For surface running, the boats were powered by a single 16-cylinder 600 bhp Vickers petrol engine that drove one propeller shaft. When submerged the propeller was driven by a 180 hp electric motor. They could reach 12 kn on the surface and 6.5 kn underwater. On the surface, the B class had a range of 1000 nmi at 8.7 kn.

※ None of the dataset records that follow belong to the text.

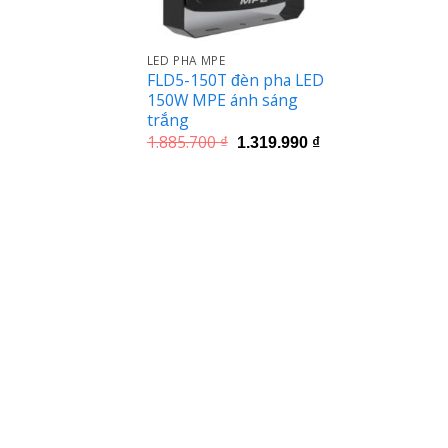
LED PHA MPE
FLD5-150T đèn pha LED
150W MPE ánh sáng
trắng
Giá
Giá
1.885.700
₫
1.319.990
₫
gốc
hiện
là:
tại
1.885.700 ₫.
là:
1.319.990 ₫.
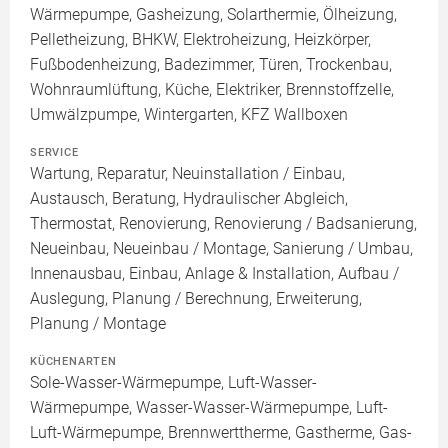
Wärmepumpe, Gasheizung, Solarthermie, Ölheizung,
Pelletheizung, BHKW, Elektroheizung, Heizkörper,
Fußbodenheizung, Badezimmer, Türen, Trockenbau,
Wohnraumlüftung, Küche, Elektriker, Brennstoffzelle,
Umwälzpumpe, Wintergarten, KFZ Wallboxen
SERVICE
Wartung, Reparatur, Neuinstallation / Einbau,
Austausch, Beratung, Hydraulischer Abgleich,
Thermostat, Renovierung, Renovierung / Badsanierung,
Neueinbau, Neueinbau / Montage, Sanierung / Umbau,
Innenausbau, Einbau, Anlage & Installation, Aufbau /
Auslegung, Planung / Berechnung, Erweiterung,
Planung / Montage
KÜCHENARTEN
Sole-Wasser-Wärmepumpe, Luft-Wasser-
Wärmepumpe, Wasser-Wasser-Wärmepumpe, Luft-
Luft-Wärmepumpe, Brennwerttherme, Gastherme, Gas-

The boats were armed with two 18-inch (450 mm) torpedo tubes in the bow. They could carry a pair of reload torpedoes, but generally did not as they would have to remove an equal weight of fuel in compensation.

==Construction and career==
She was originally to have been called A14 but was renamed B1 on completion. The boat was built at the Vickers shipyard in Barrow-in-Furness and launched on 25 October 1904. She was too primitive to be of much use in World War I and was quickly relegated to training duties. B1 was sold for scrap in May 1921.